Evitar el fracaso empieza en casa con unos padres hiperprotectores que producen niños mimados que después serán adultos débiles. Cuando los padres quieren que sus hijos no pasen las dificultades por las que sí pasaron ellos, esos niños se vuelven cómodos, blandos y poco esforzados: es la “generación blandita”, con poca tolerancia al fracaso. Evitar el fracaso también empieza en la escuela con unos profesores que no se atreven a suspender a los peores ni a premiar a los mejores porque los demás pueden “traumatizarse”. Parece que los suspensos están prohibidos, cuando está demostrado que suspender nos enseña a fracasar. Porque después, en la vida adulta, deberemos saber fracasar. Fracasar bien enseña mucho y es pedagógico porque no siempre se gana, pero hay que insistir, esforzarse y mantener el interés. O sea, fuerza de voluntad y perseverancia, se llegue a donde se llegue, que no es necesariamente el lugar que los demás esperan, sino el sitio en el que uno se sienta feliz. Porque eso es el éxito, la felicidad personal.
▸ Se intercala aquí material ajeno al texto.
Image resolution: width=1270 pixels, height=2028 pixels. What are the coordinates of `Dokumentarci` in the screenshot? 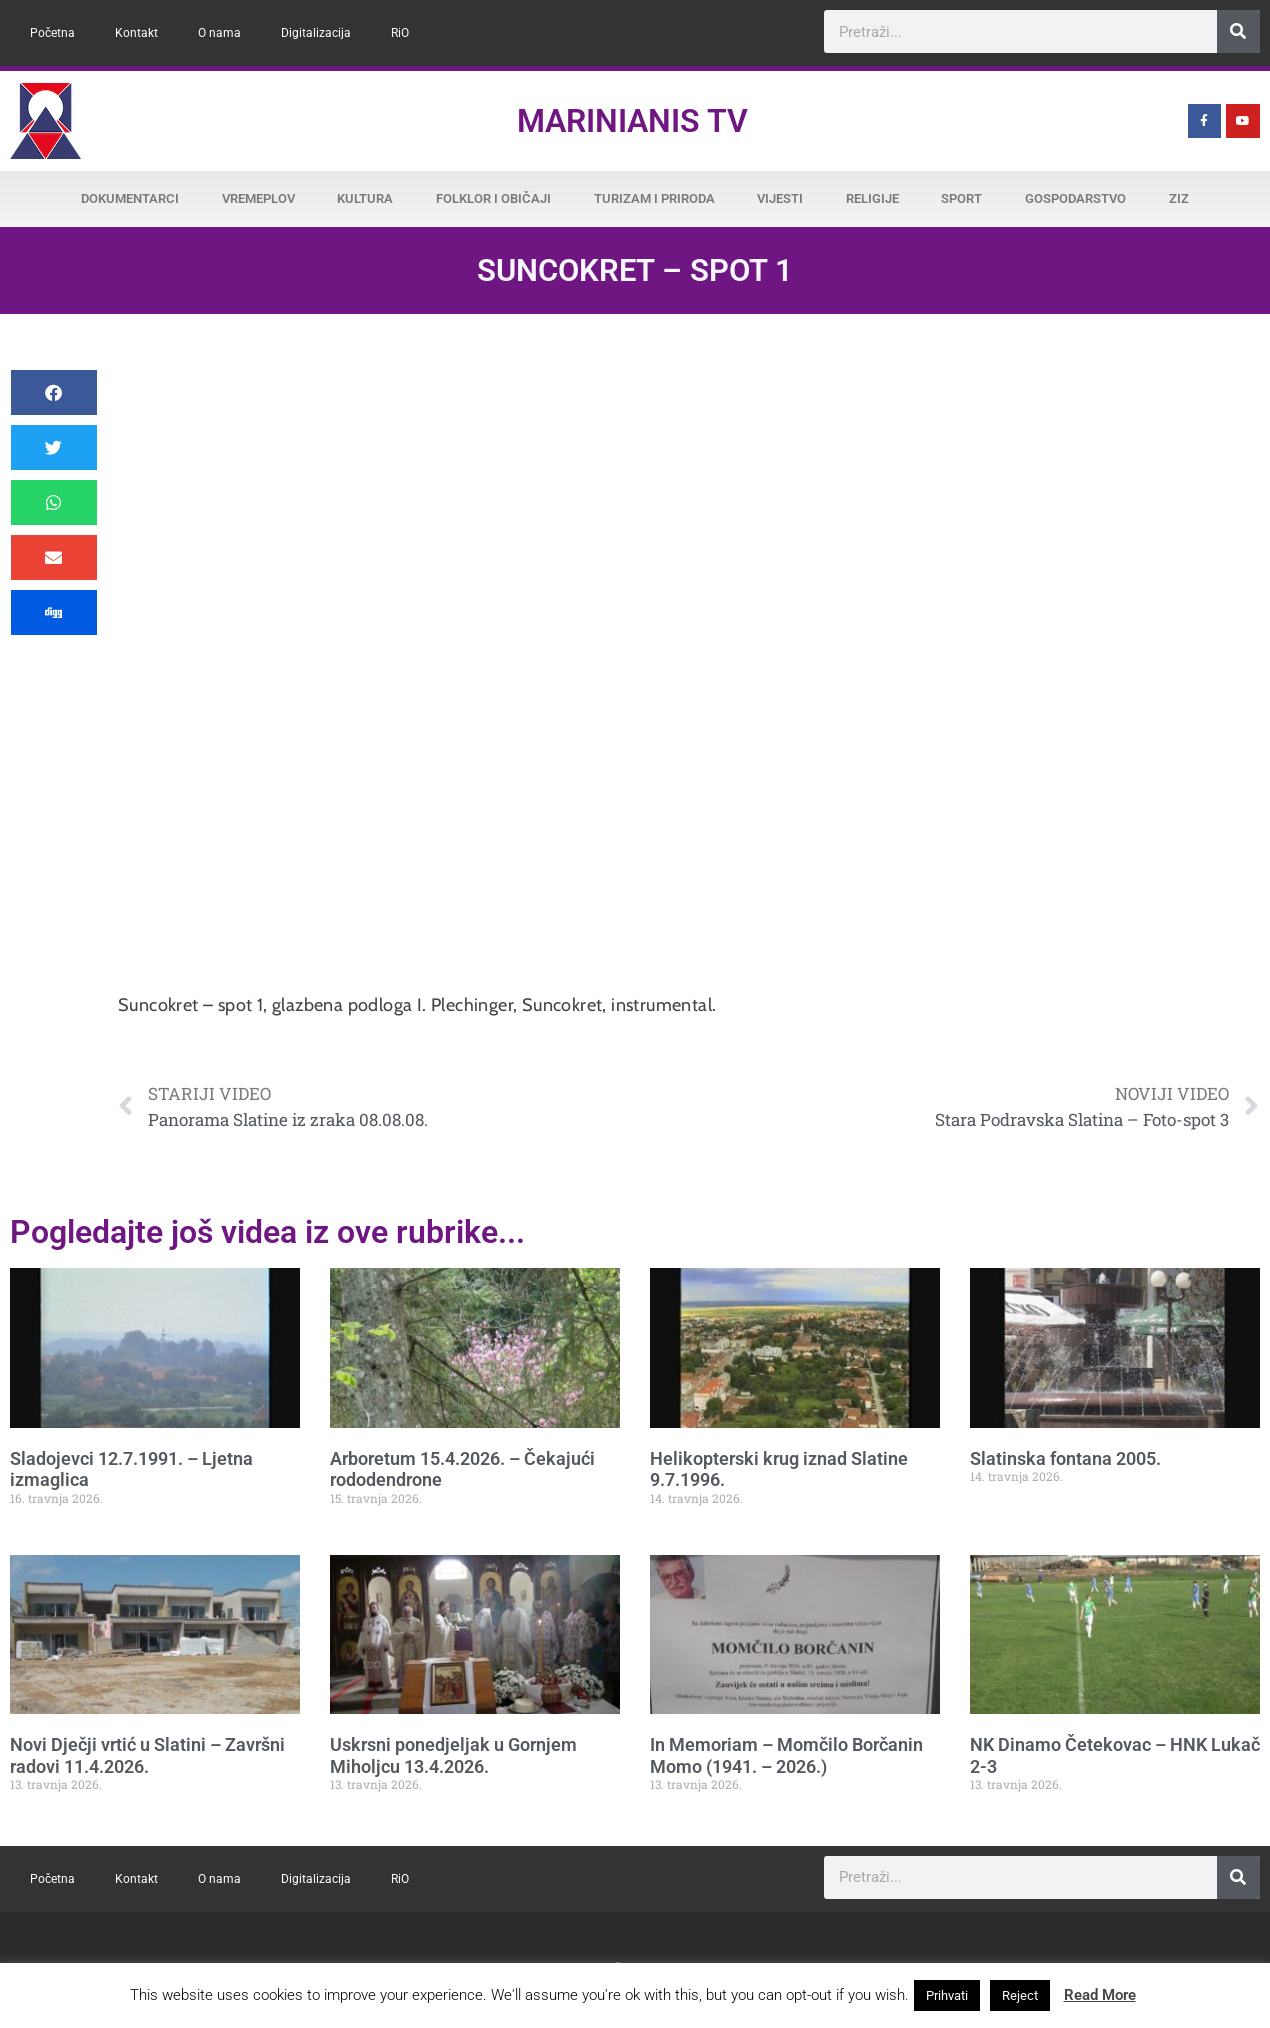 It's located at (130, 198).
A diferencia del éxito, que conlleva reconocimiento social y es público, el fracaso es una experiencia privada que se vive con dolor. No sé si este dolor es importante en la creatividad artística porque la historia del arte y la literatura está llena de ilustres fracasados. Así, Edgar Allan Poe fue pobre y murió solo y desamparado en el banco de una plaza; Kafka padeció depresión y fobia social; Herman Melville tuvo que vender sus bienes para sobrevivir y murió alcohólico; Salgari se suicidó culpando a los editores de su miseria; van Gogh, Rembrandt y muchos pintores murieron en la pobreza. Marx tuvo una vida complicada entre deudas y despilfarro y pudo subsistir gracias a la ayuda económica del adinerado Engels, lo cual no le impidió ser el filósofo más influyente de la historia.
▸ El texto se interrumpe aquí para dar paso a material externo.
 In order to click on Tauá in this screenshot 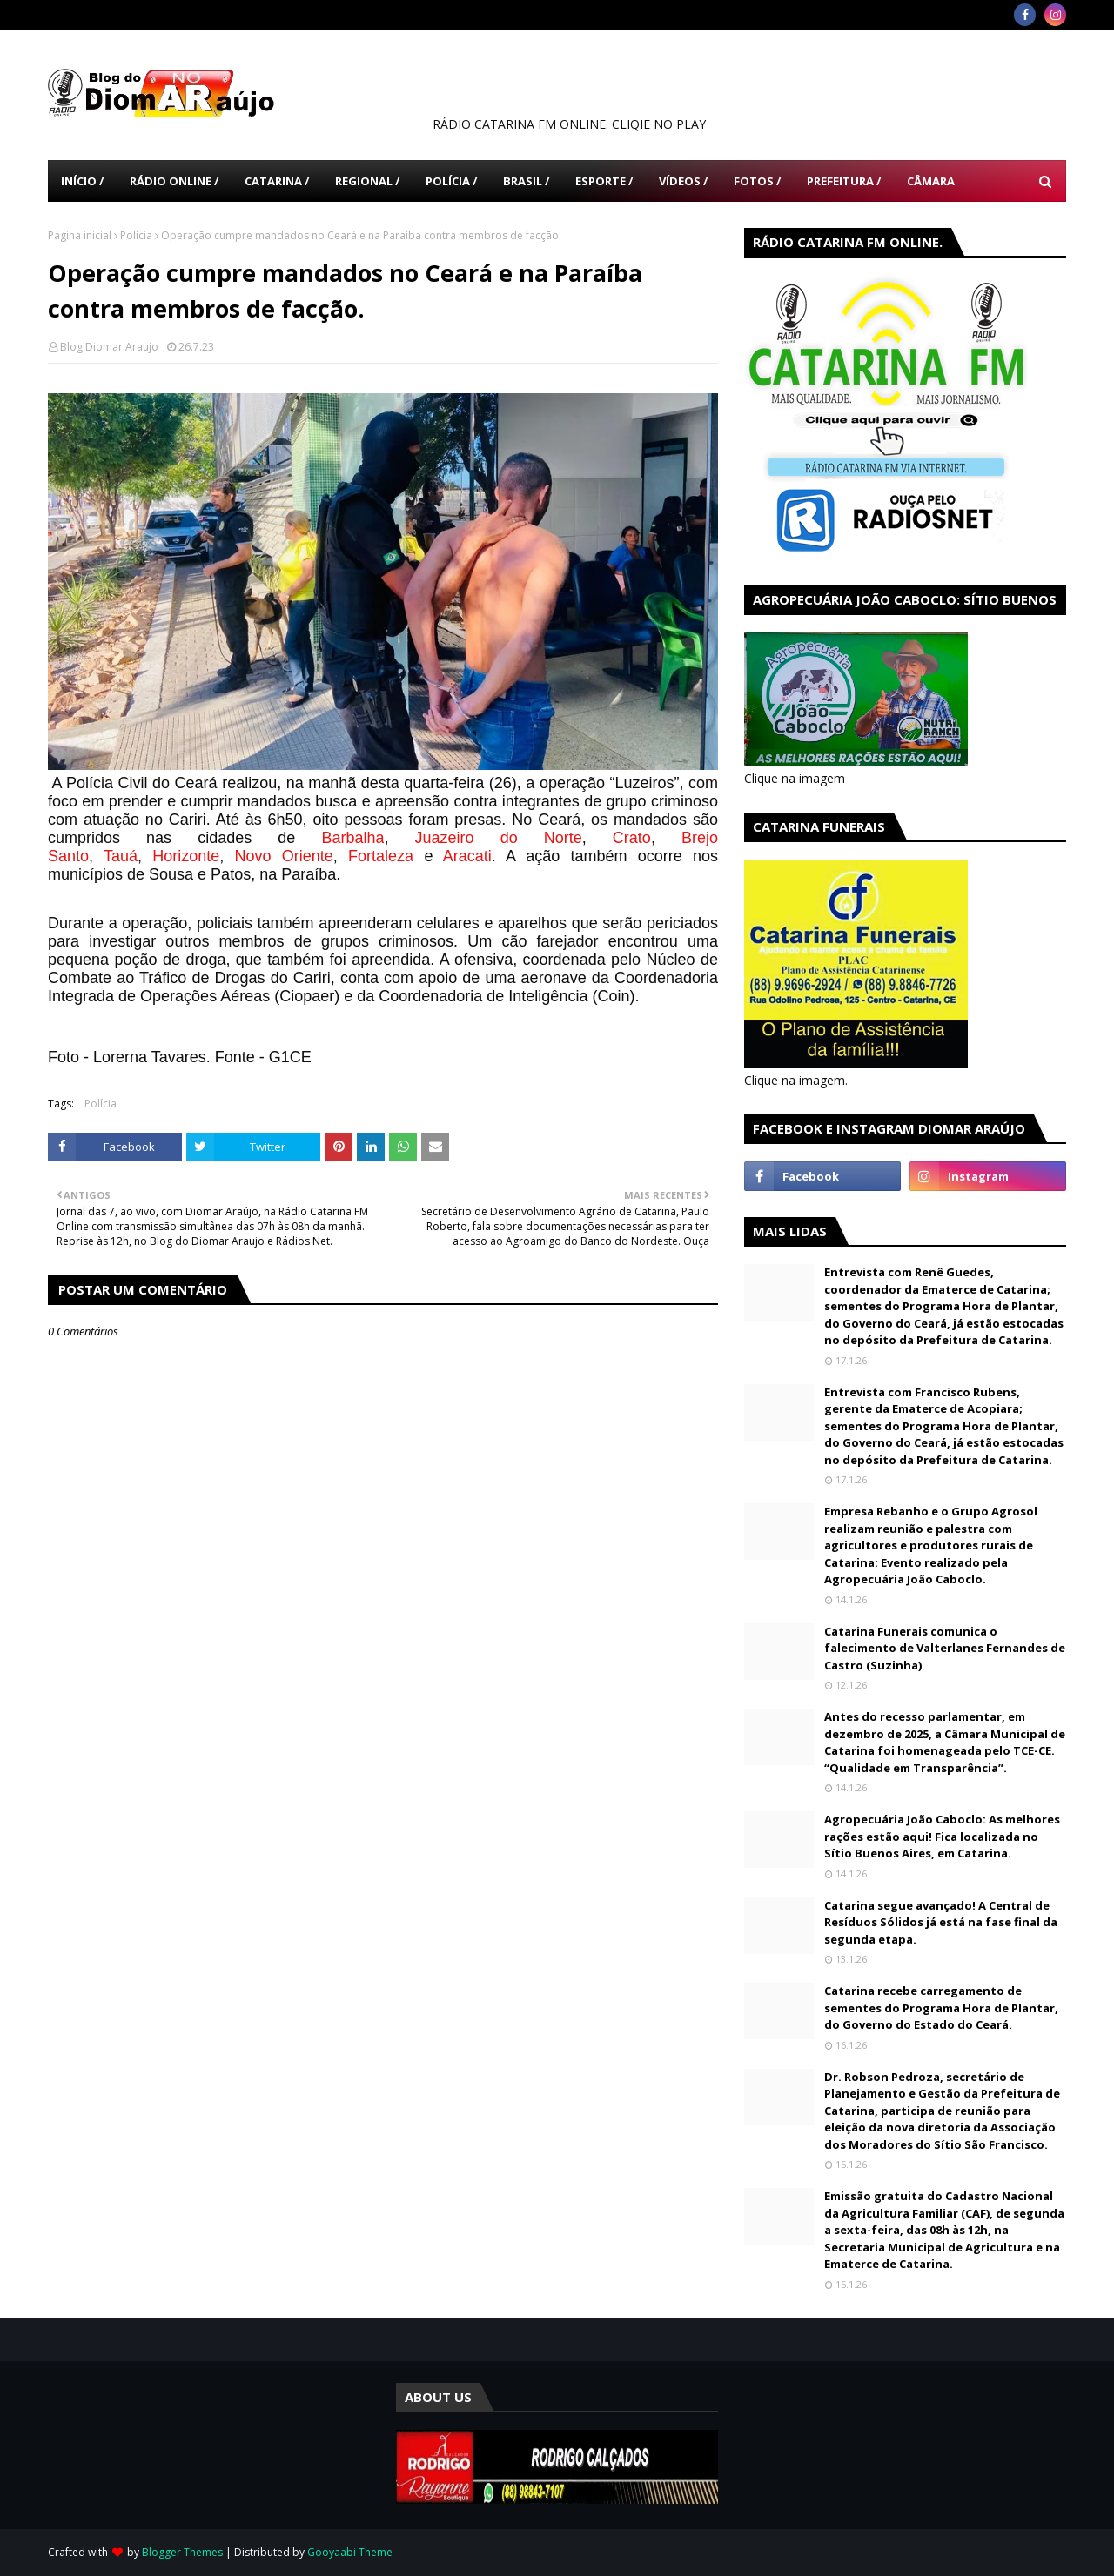 , I will do `click(121, 856)`.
La sicología nos dice que el sentimiento de fracaso va en paralelo a un escaso amor propio y poca autoestima, porque olvidamos que el hecho de vivir ya supone en sí mismo un éxito estadístico: somos hijos de la casualidad de que nuestros padres se conocieran y de que un espermatozoide triunfara sobre millones de ellos. La neurociencia nos dice que el sentimiento de fracaso está relacionado con un desequilibrio de neurotransmisores en la química cerebral, con niveles bajos de serotonina, endorfinas, dopamina y oxitocina (hormonas de la felicidad), niveles altos de cortisol y adrenalina (hormonas del estrés) y poca activación de los circuitos de placer-recompensa. Así que tengamos un poco de inteligencia emocional activando esos circuitos del placer con cosas simples como las relaciones sociales, la amistad, la comida, el amor, el sexo, el trabajo bien hecho, la risa, etc.
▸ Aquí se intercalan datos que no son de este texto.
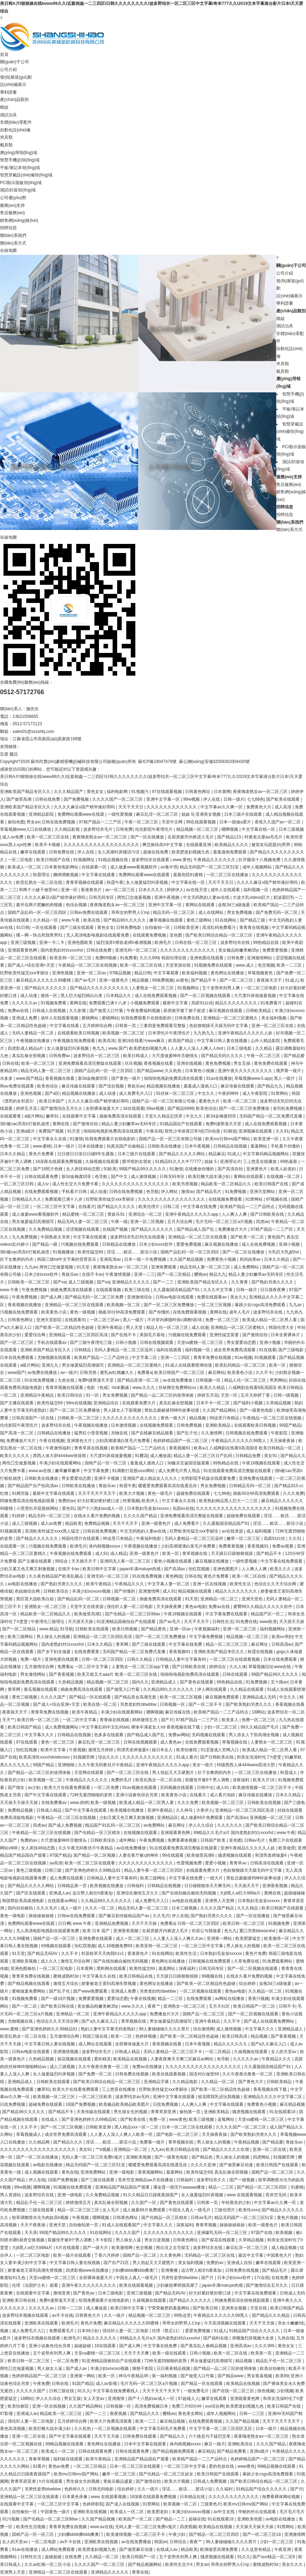  I want to click on 韩国三级在线, so click(96, 2036).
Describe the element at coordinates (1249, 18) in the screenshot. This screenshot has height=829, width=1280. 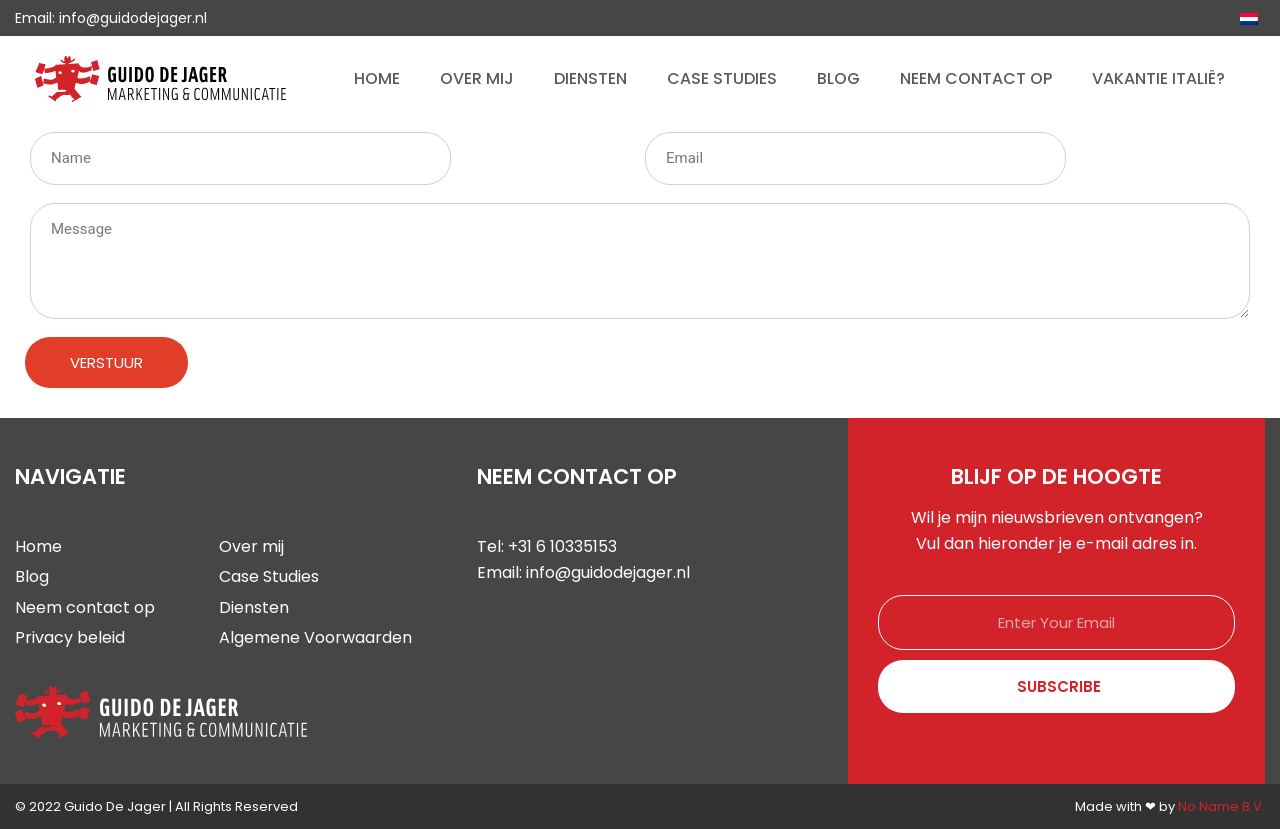 I see `[Overschakelen naar Nederlands]` at that location.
Los conceptos de éxito y fracaso varían según la cultura. En Occidente el éxito está vinculado al verbo "tener" (tener dinero, tener fama, tener cosas), pero en el budismo el éxito se vincula a los verbos "desapegarse, soltar, liberar o dejar" (soltar la aprehensión, soltar el ego, soltar la tensión, liberarse del deseo, desapego de las cosas, etc.). Quizás esta visión espiritual oriental sea más adecuada que la visión materialista occidental. Hablando de Oriente, un japonés me dijo que un amigo yakuza murió “con éxito” porque el código bushido de los samuráis indica que deben aceptar la muerte con naturalidad. Y así murió, de forma violenta, pero “exitosa”.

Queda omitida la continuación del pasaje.